The objective of this first stage was clear: to massively attract stakers and establish Babylon as the leader in the emerging Bitcoin staking market.
During this phase, users and finality providers accumulated Babylon points as well as other partner rewards (such as Lombard points), intended to be converted into governance tokens at the launch of $BABY.
Phase 2, expected in Q1 2025, will see the launch of Genesis Layer 1, a Bitcoin-secured PoS blockchain, becoming the first official Bitcoin Secured Network (BSN).
This stage will also introduce slashing capabilities on Bitcoin and should mark the transition to a tokenised rewards system, gradually replacing points.
Finally, Phase 3, already outlined, will aim to:
- Deploy a full security sharing model.
- Strengthen inter-blockchain communication via IBC.
- Extend Bitcoin security to other PoS chains beyond Cosmos.
The Big Whale's view
With Babylon, an ambitious gamble is taking shape: unlocking Bitcoin's return potential while merging the robustness of Proof of Work with the agility of Proof of Stake blockchains.
So far, the signs are promising.
The strong uptake of staking, the rapid rise of TVL and the buzz around the upcoming $BABY airdrop show that a latent market exists for native BTC staking.
Technically, Babylon combines several novel innovations: Bitcoin Script, UTXO, IBC Relayer, and soon Genesis L1, creating an architecture where Bitcoin becomes the bedrock of truth for securing other blockchains.
In terms of business model, Babylon is attempting to capture a share of a colossal market valued at $1.6 trillion.
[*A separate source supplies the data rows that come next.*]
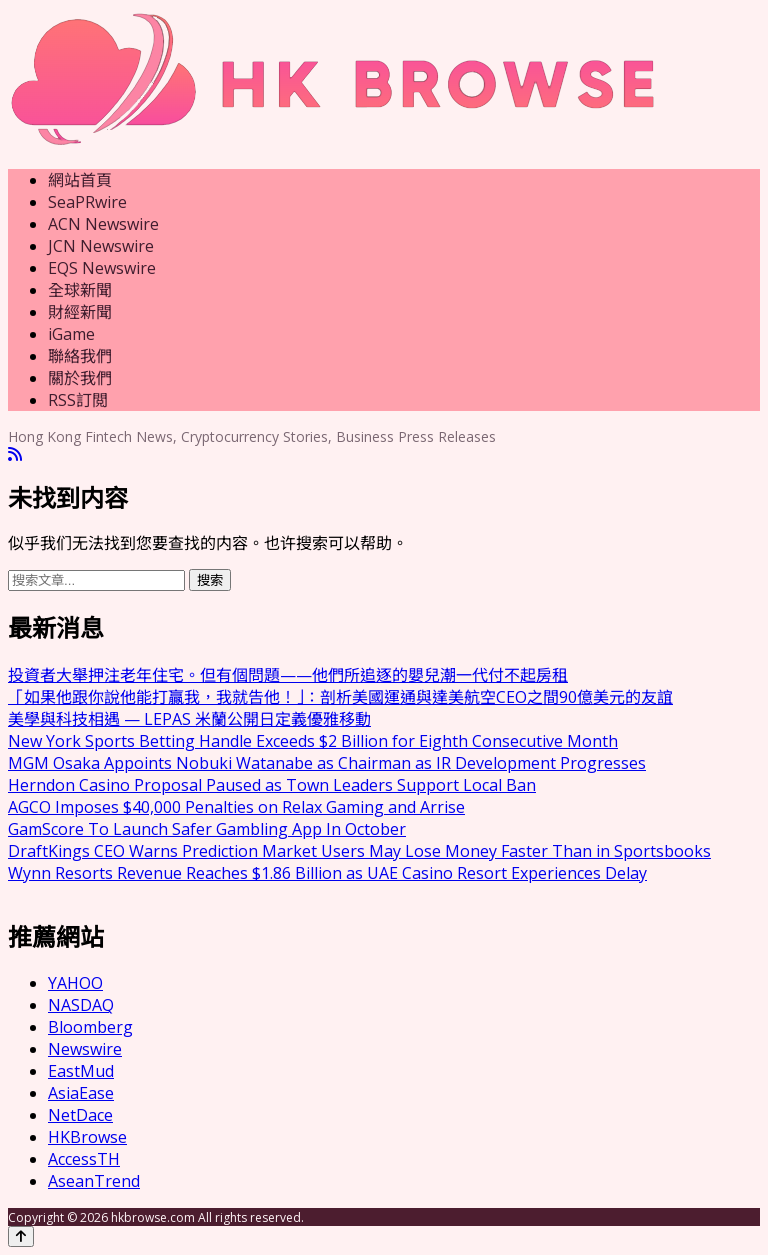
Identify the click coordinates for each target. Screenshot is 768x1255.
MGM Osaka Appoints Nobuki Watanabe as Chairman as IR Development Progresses (327, 763)
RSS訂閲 (78, 400)
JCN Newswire (101, 246)
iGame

With the expected rise in the price of Bitcoin, the Total Addressable Market could expand further, multiplying the opportunities for the protocol.
To date, Babylon holds more BTC than the Bitwise or Ark 21Shares ETFs, proof of its attractiveness.
The main unknown remains execution: will Babylon be able to maintain the remote auto-custody of BTC, guarantee the security of the system in the face of the challenges of slashing, and above all reduce centralisation around a few large players?
Success will also depend on its ability to attract more finality providers and diversify its ecosystem.
One thing is certain: the launch of $BABY and Genesis L1 should attract market attention and put Babylon among the major projects of the new Bitcoin cycle.